The Scenario You'll Encounter
A federal agency buyer says their organization is "compliant with AI regulations." The calibrated follow-up isn't skepticism — it's precision. Which framework are they referencing? Is it an internal policy aligned to the AI RMF, an agency-specific directive, or an actual statutory requirement? What does their compliance program actually require of vendors? The answer shapes what your conversation needs to cover.
Most federal AI compliance programs right now are voluntary framework alignment dressed in compliance language. That's an accurate description of where the regulatory environment stands, not a criticism of the compliance teams doing real work against real guidance. The guidance just doesn't carry the same legal weight as a BAA or a FedRAMP authorization.
Okta Concept Mapping
The current US AI regulatory structure resembles the pre-FICAM era of federal identity policy: a landscape of agency-specific guidance, voluntary frameworks, and OMB memos that carried real procurement weight without statutory authority.

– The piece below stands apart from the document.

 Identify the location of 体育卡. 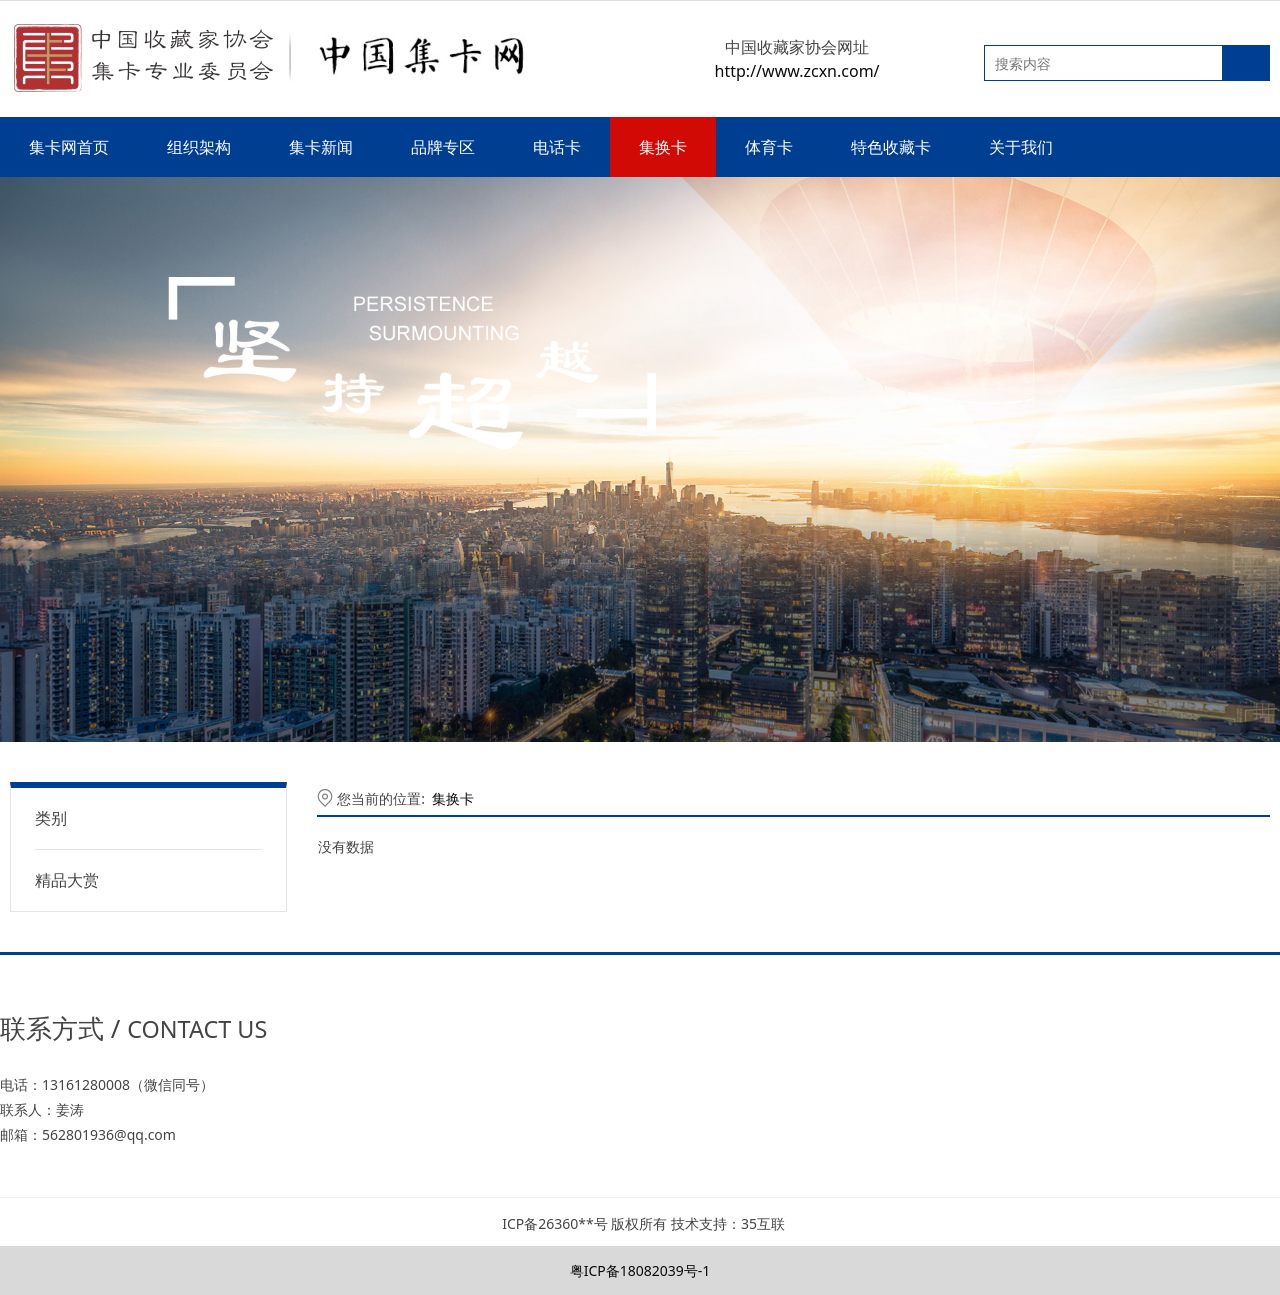
(769, 147).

Where the analogy holds — voluntary frameworks with procurement leverage behave like de facto mandates even without legal teeth, exactly as HSPD-12 and early FICAM guidance did before the statutory and regulatory consolidation arrived. Where it breaks: FICAM eventually consolidated into binding FedRAMP requirements and NIST 800-63 as a hard reference in federal identity policy. US AI regulation has not made that consolidation move. Whether it does, and on what timeline, is the genuinely open question. The break is the lesson. Don't let the analogy carry the reader past it.

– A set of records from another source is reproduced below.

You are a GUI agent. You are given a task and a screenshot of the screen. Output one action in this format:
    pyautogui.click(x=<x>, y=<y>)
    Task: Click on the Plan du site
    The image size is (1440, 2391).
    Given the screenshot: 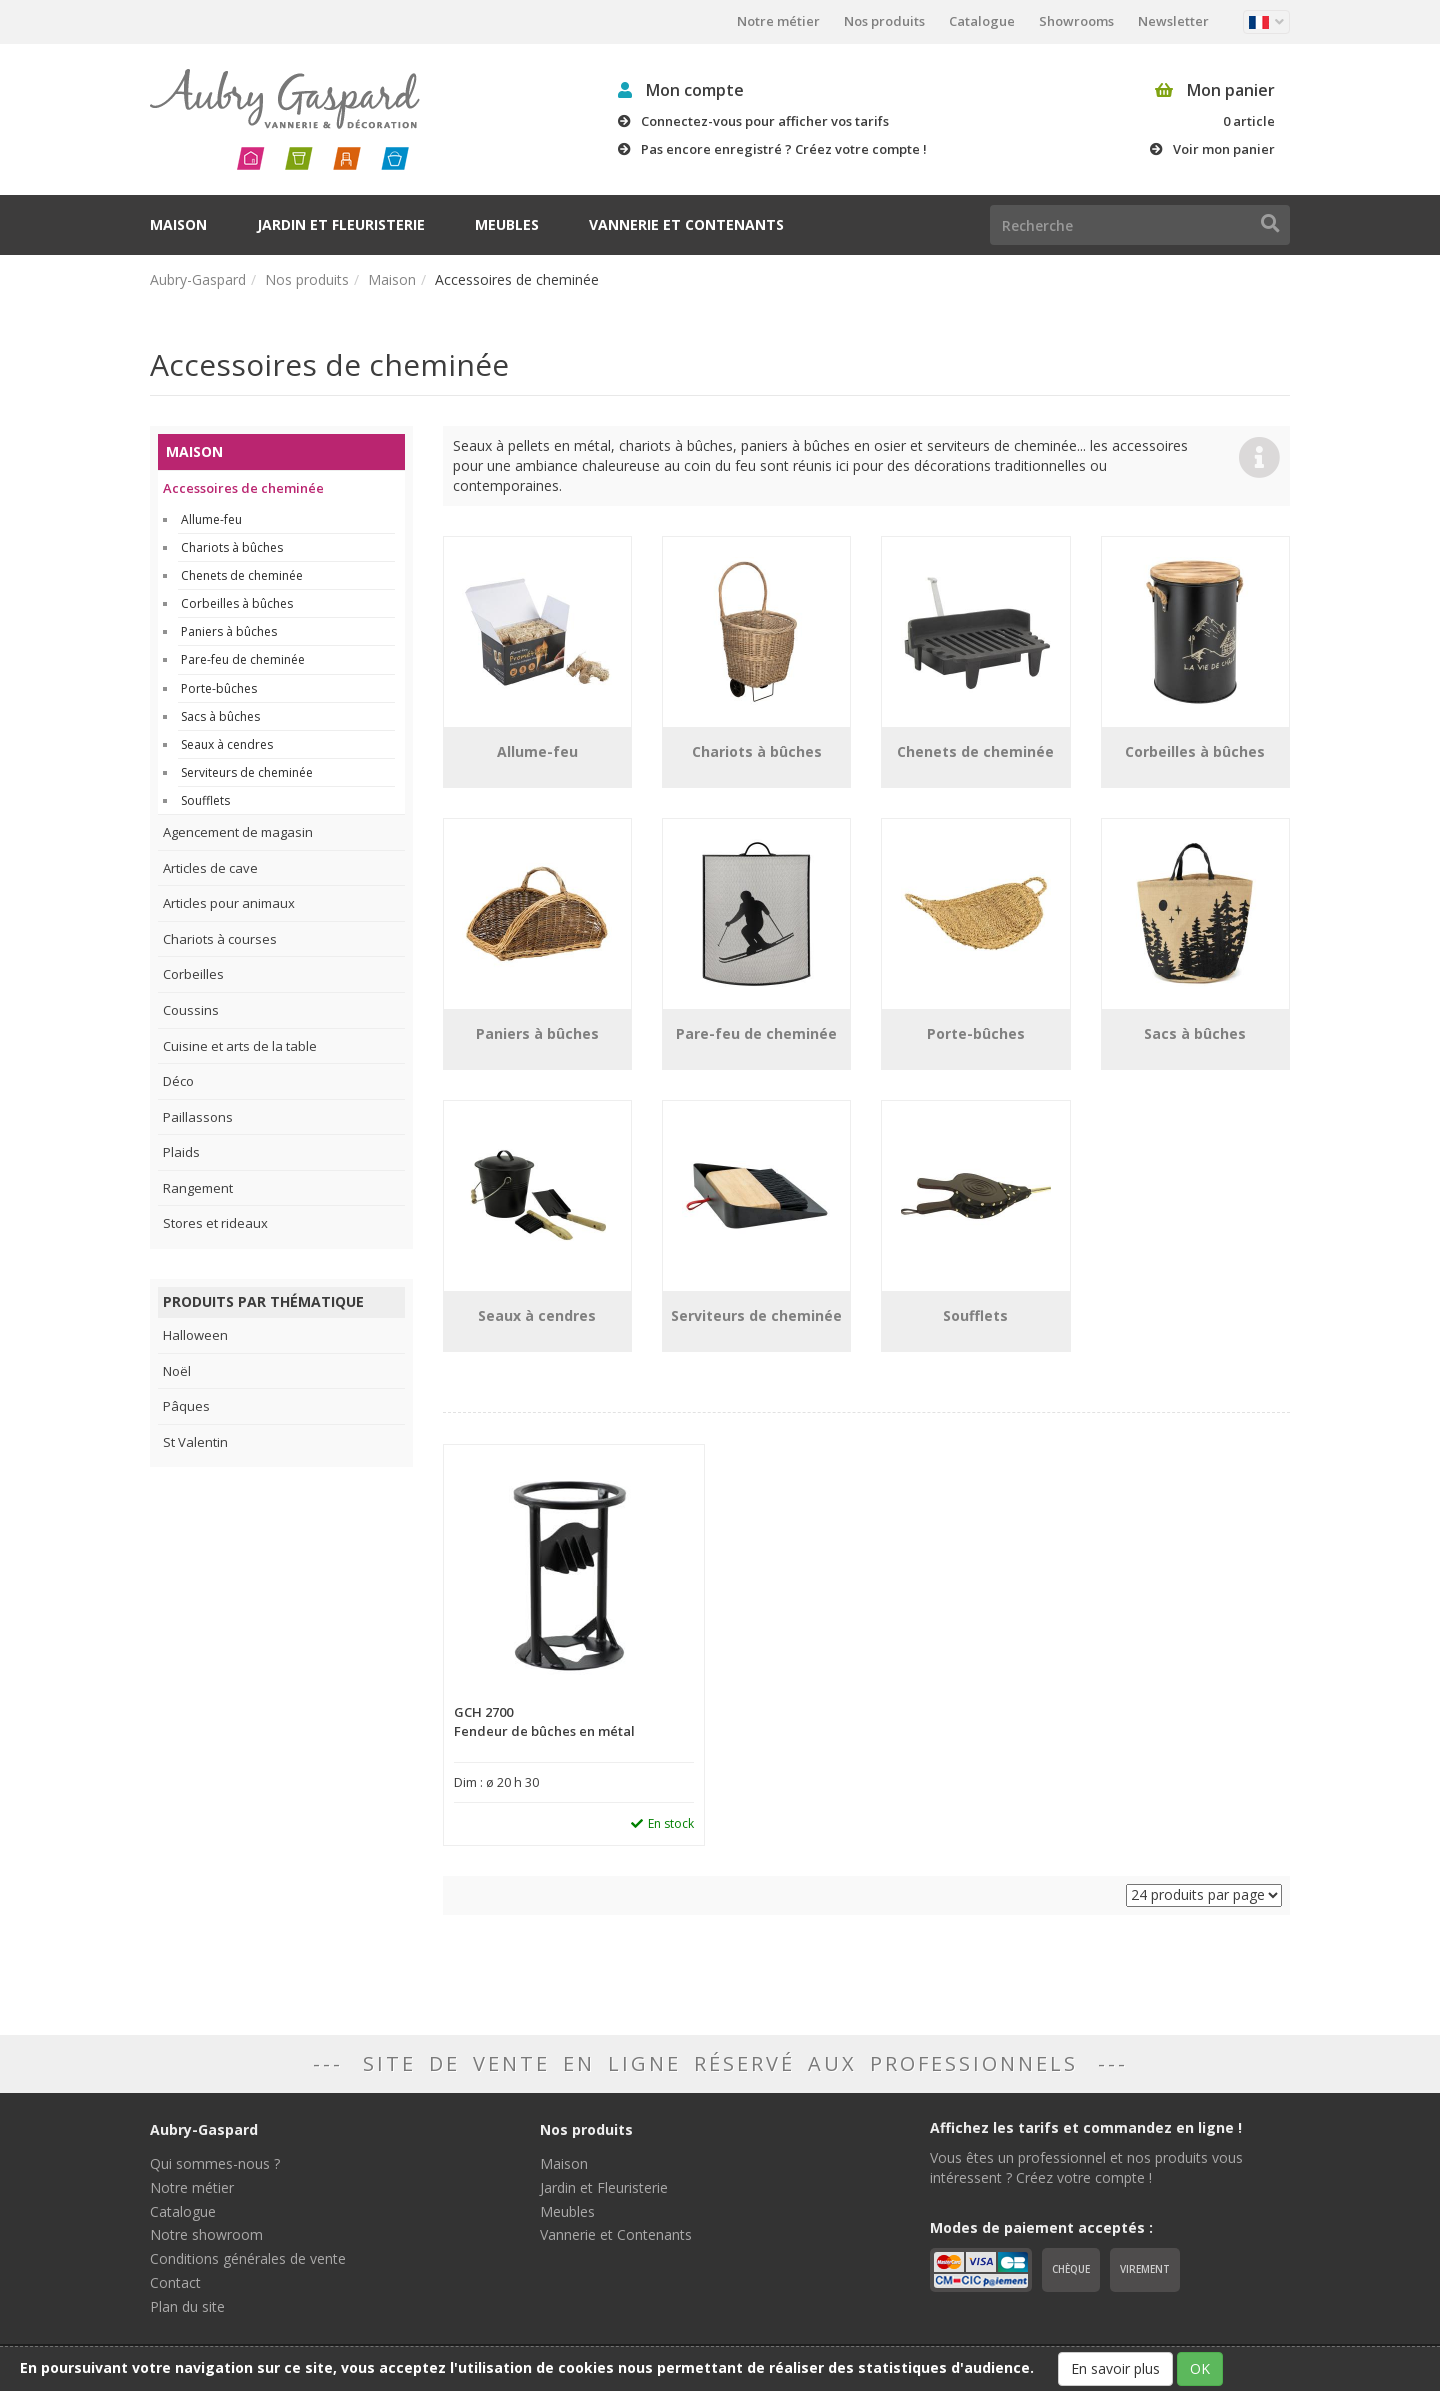 What is the action you would take?
    pyautogui.click(x=187, y=2306)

This lesson covers horizontal US federal and state AI regulatory structure only. EU regulation is addressed in Lesson 5. Sector-specific regimes — HIPAA, GLBA, FedRAMP — are addressed in Lesson 7.
Triggered accuracy review required upon: new federal AI executive order signed or prior order revoked; federal AI legislation enacted or materially advanced; significant state AI law enacted, enjoined, or struck down; preemption ruling issued in active AI-related litigation; material NIST AI RMF update published.